Therapeutic Applications and Biological Mechanism
Oxymetholone was developed to treat conditions characterized by low red blood cell counts and muscle mass loss. In the United States, its medical use is primarily for treating anemias caused by deficient red cell production. This includes acquired and congenital aplastic anemia, myelofibrosis, and hypoplastic anemias resulting from myelotoxic drug administration. The drug stimulates the body’s own production processes and is not intended to replace supportive care like transfusions.
Oxymetholone addresses anemia by stimulating the production and excretion of erythropoietin. This action directly enhances erythropoiesis, increasing the number of circulating red blood cells and hemoglobin levels. Improving the oxygen-carrying capacity of the blood helps alleviate the fatigue and weakness associated with these blood disorders.
Beyond its hematological effects, the compound is an anabolic agent that influences protein metabolism. It maintains a positive nitrogen balance, a state where nitrogen intake exceeds excretion. This positive balance is a prerequisite for tissue growth, leading to increased protein synthesis and reduced protein breakdown.
The anabolic effect is therapeutically exploited to treat muscle wasting syndromes, particularly cachexia associated with severe illnesses like HIV/AIDS. Increased protein synthesis supports the regeneration and growth of muscle tissue, promoting weight gain in malnourished or chronically ill patients. Historically, the steroid has also been used to treat osteoporosis and stimulate weight gain following severe trauma or infection.
Comprehensive Safety Profile and Adverse Effects
Due to its high potency, Oxymetholone carries a significant risk profile, particularly concerning the liver. As a 17-alpha-alkylated compound, it is highly hepatotoxic, which can lead to cholestatic hepatitis and jaundice (impaired bile flow causing yellowing of the skin and eyes). More severe hepatic complications include peliosis hepatis, a rare condition characterized by blood-filled cysts in the liver and spleen. Prolonged use is also linked to hepatocellular neoplasms (liver tumors), which are usually benign but can be malignant. Physicians must monitor liver function frequently, though these toxicities often resolve upon discontinuation.

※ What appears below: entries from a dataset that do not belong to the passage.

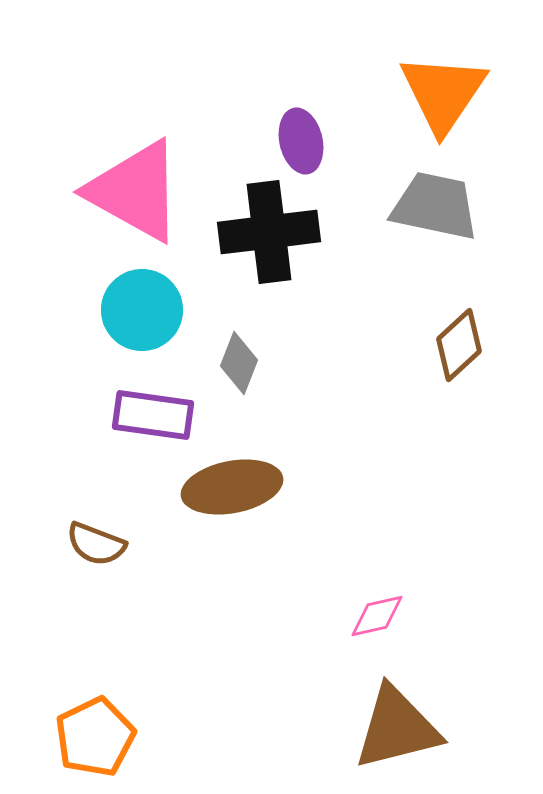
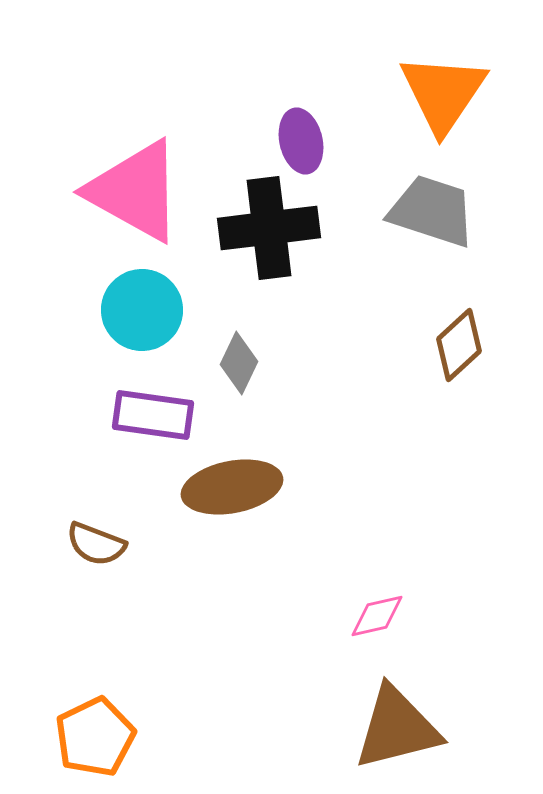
gray trapezoid: moved 3 px left, 5 px down; rotated 6 degrees clockwise
black cross: moved 4 px up
gray diamond: rotated 4 degrees clockwise
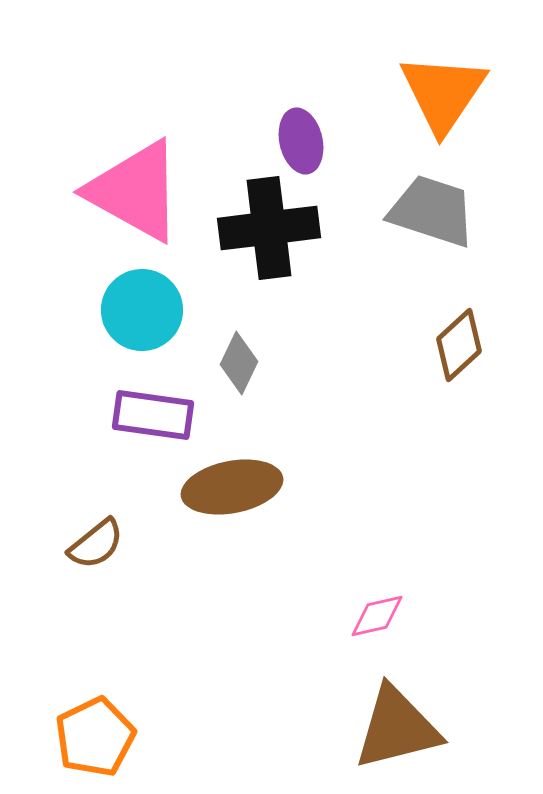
brown semicircle: rotated 60 degrees counterclockwise
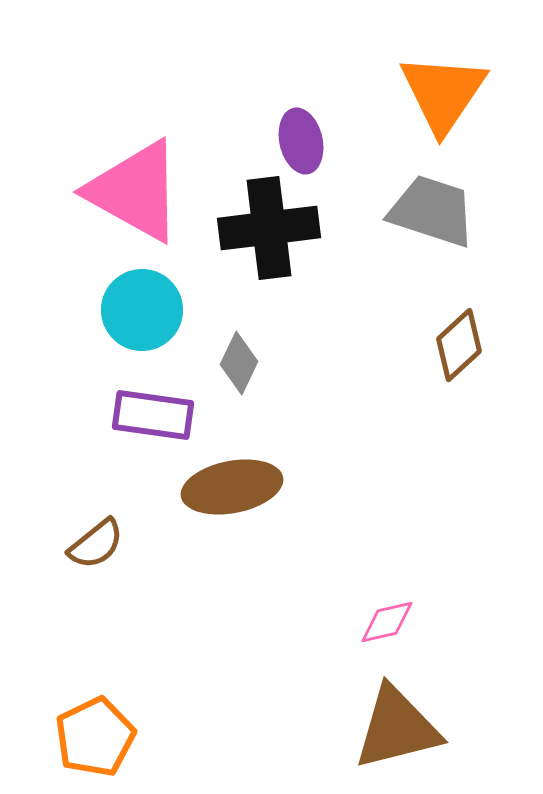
pink diamond: moved 10 px right, 6 px down
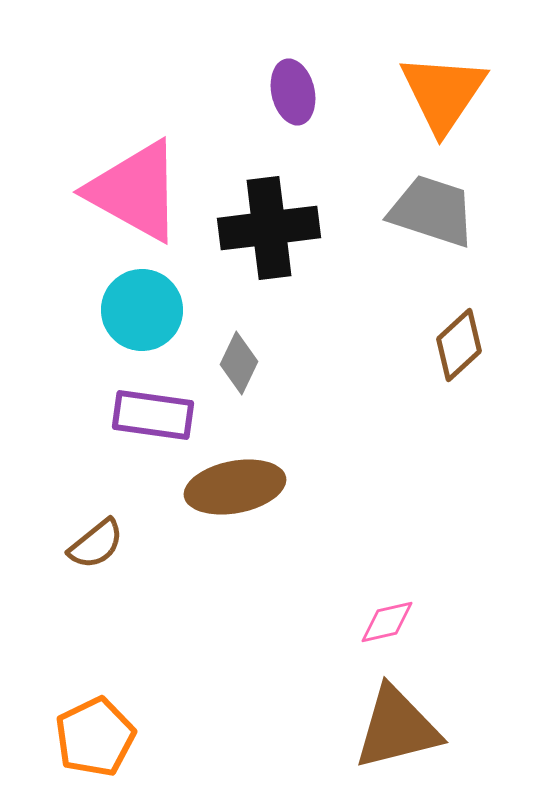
purple ellipse: moved 8 px left, 49 px up
brown ellipse: moved 3 px right
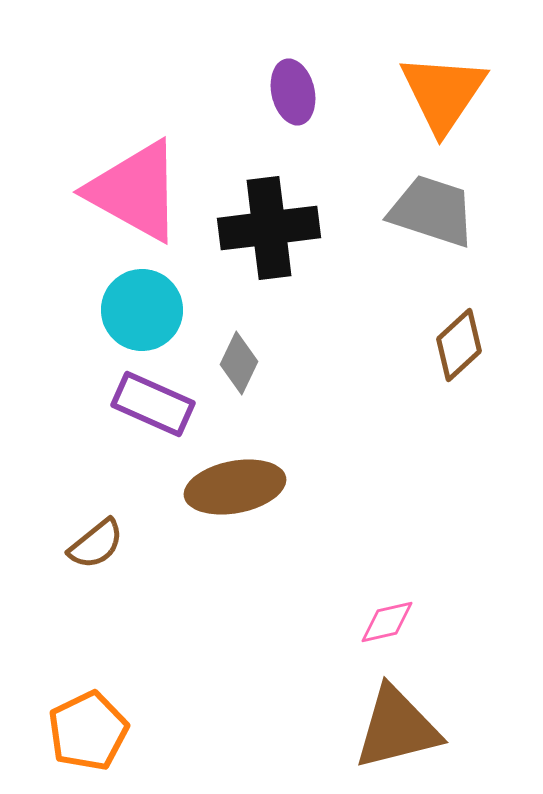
purple rectangle: moved 11 px up; rotated 16 degrees clockwise
orange pentagon: moved 7 px left, 6 px up
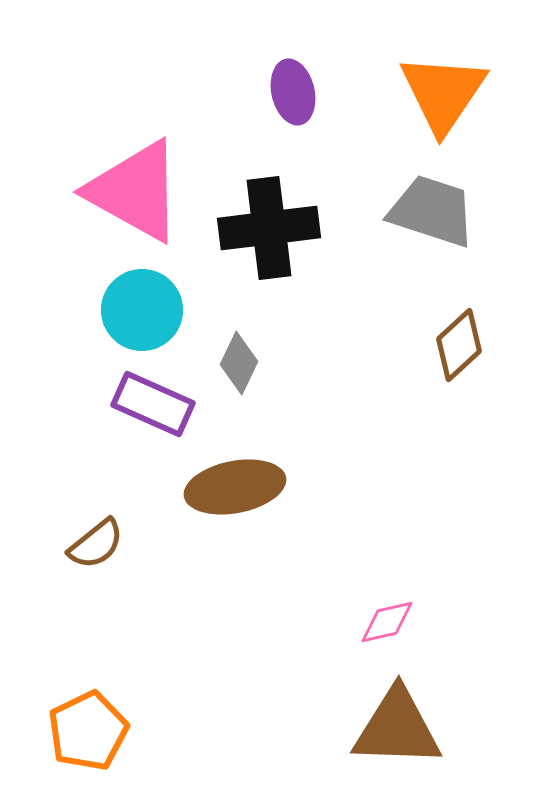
brown triangle: rotated 16 degrees clockwise
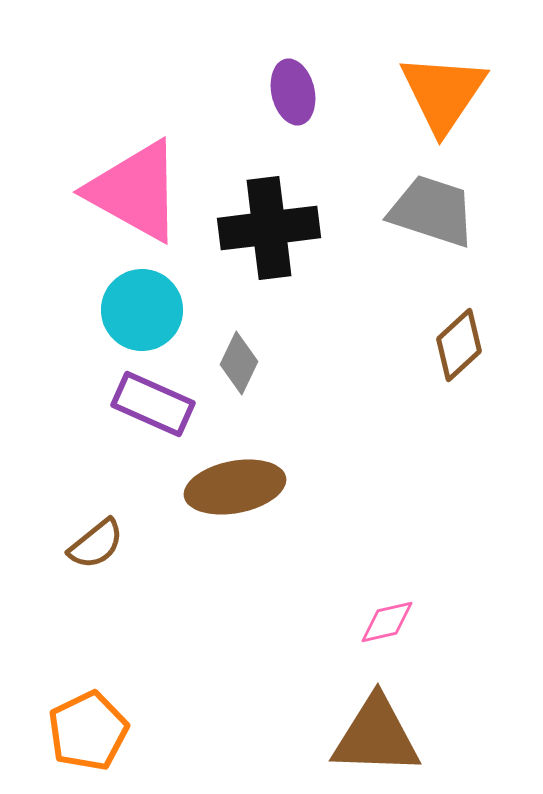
brown triangle: moved 21 px left, 8 px down
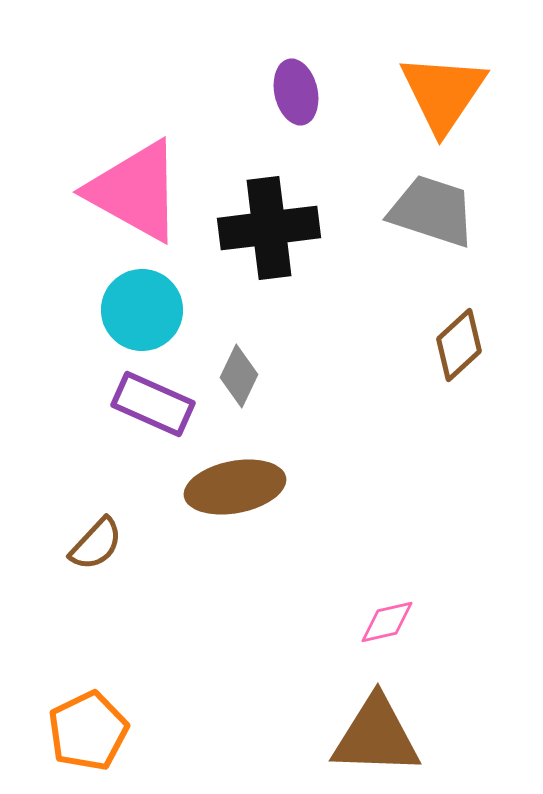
purple ellipse: moved 3 px right
gray diamond: moved 13 px down
brown semicircle: rotated 8 degrees counterclockwise
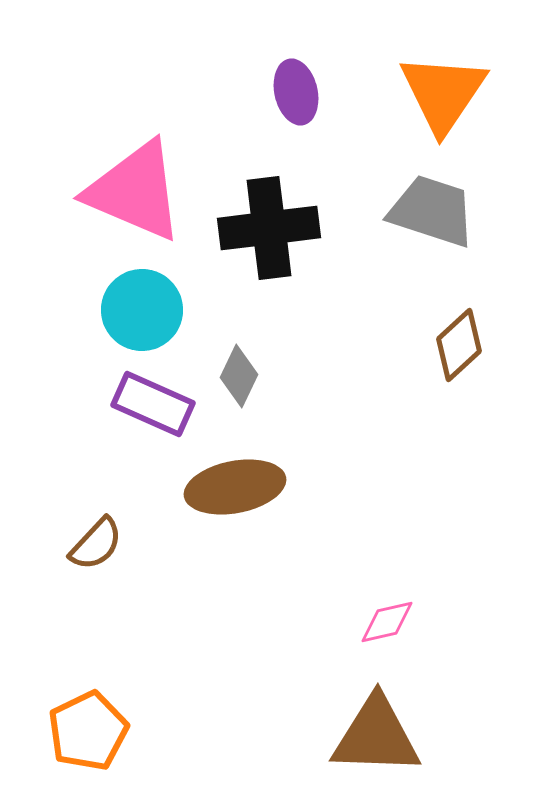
pink triangle: rotated 6 degrees counterclockwise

The steroid also presents significant cardiovascular risks stemming from its adverse effects on blood lipid profiles. Oxymetholone administration often causes a marked decrease in high-density lipoprotein (HDL) cholesterol and concurrently increases low-density lipoprotein (LDL) cholesterol. This combination heightens the risk of arteriosclerosis and coronary artery disease. Furthermore, the drug can cause fluid retention, or edema. This is of particular concern for individuals with pre-existing cardiac, renal, or hepatic disease, as it can worsen conditions like congestive heart failure.

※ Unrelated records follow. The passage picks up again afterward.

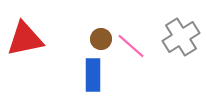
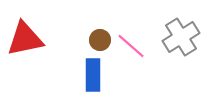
brown circle: moved 1 px left, 1 px down
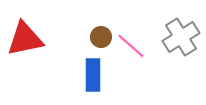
brown circle: moved 1 px right, 3 px up
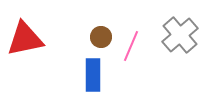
gray cross: moved 1 px left, 2 px up; rotated 9 degrees counterclockwise
pink line: rotated 72 degrees clockwise
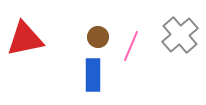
brown circle: moved 3 px left
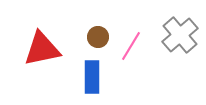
red triangle: moved 17 px right, 10 px down
pink line: rotated 8 degrees clockwise
blue rectangle: moved 1 px left, 2 px down
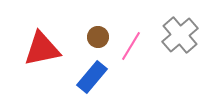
blue rectangle: rotated 40 degrees clockwise
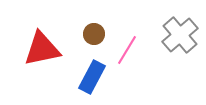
brown circle: moved 4 px left, 3 px up
pink line: moved 4 px left, 4 px down
blue rectangle: rotated 12 degrees counterclockwise
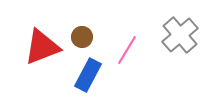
brown circle: moved 12 px left, 3 px down
red triangle: moved 2 px up; rotated 9 degrees counterclockwise
blue rectangle: moved 4 px left, 2 px up
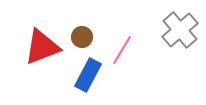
gray cross: moved 5 px up
pink line: moved 5 px left
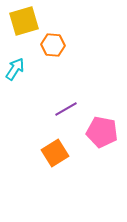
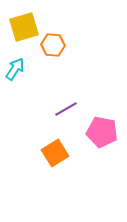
yellow square: moved 6 px down
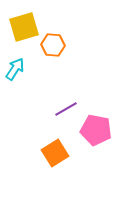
pink pentagon: moved 6 px left, 2 px up
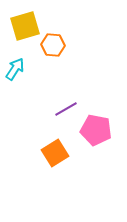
yellow square: moved 1 px right, 1 px up
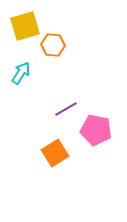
cyan arrow: moved 6 px right, 4 px down
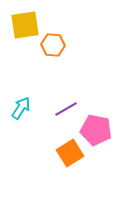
yellow square: moved 1 px up; rotated 8 degrees clockwise
cyan arrow: moved 35 px down
orange square: moved 15 px right
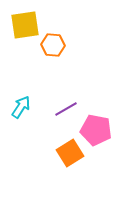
cyan arrow: moved 1 px up
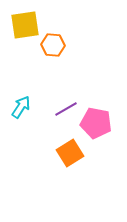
pink pentagon: moved 7 px up
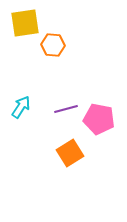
yellow square: moved 2 px up
purple line: rotated 15 degrees clockwise
pink pentagon: moved 3 px right, 4 px up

Hormonal and androgenic side effects are also common due to the drug’s nature as a synthetic androgen. In men, the introduction of exogenous anabolic steroids suppresses the body’s natural production of testosterone, which can lead to testicular atrophy and a decreased sperm count. While Oxymetholone has a relatively low tendency to convert to estrogen, it can still cause gynecomastia, the enlargement of male breast tissue.
For women, the androgenic effects can result in virilization, or the development of male characteristics. These symptoms include a deepening of the voice, which is often irreversible even after the drug is stopped, as well as hirsutism, or excessive growth of body hair. Other virilizing effects include clitoral enlargement and menstrual irregularities. Common androgenic side effects for both sexes include the development of acne and the acceleration of male-pattern baldness in individuals genetically predisposed to the condition.

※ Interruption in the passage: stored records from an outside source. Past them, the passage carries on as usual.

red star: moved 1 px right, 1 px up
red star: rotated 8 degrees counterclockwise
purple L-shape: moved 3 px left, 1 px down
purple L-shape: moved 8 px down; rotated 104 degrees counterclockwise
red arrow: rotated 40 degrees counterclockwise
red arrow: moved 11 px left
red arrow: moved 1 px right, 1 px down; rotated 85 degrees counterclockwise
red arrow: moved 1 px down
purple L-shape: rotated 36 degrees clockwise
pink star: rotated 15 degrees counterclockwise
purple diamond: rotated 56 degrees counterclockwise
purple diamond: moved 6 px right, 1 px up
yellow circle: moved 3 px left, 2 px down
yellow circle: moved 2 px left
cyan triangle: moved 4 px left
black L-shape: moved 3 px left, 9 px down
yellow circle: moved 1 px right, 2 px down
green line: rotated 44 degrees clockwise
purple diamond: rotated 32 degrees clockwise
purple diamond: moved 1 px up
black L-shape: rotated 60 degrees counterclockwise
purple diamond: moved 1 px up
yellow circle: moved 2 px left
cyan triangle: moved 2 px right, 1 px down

Regulatory Classification and Non-Medical Use
In the United States, Oxymetholone is subject to strict control and regulation as a Schedule III controlled substance under the Code of Federal Regulations. This classification indicates that the compound has accepted medical uses but also a potential for abuse or dependence. Consequently, the drug can only be legally obtained through a valid prescription from a licensed healthcare provider, and illegal possession or distribution carries significant criminal penalties.
The high anabolic power of Oxymetholone has led to its extensive use in non-medical contexts, primarily for physique enhancement and performance improvement. Athletes and bodybuilders often misuse the compound to achieve rapid and substantial gains in muscle mass and overall body weight. This non-medical use typically involves administration cycles that are not medically supervised and often exceed prescribed dosages. Users often combine Oxymetholone with other performance-enhancing compounds in a practice known as “stacking” to maximize its effects. This pattern of misuse dramatically increases the risk of severe adverse effects, particularly hepatotoxicity and cardiovascular complications.
Reflecting its status as a performance enhancer, the compound is explicitly prohibited by major sports organizations, including the World Anti-Doping Agency (WADA).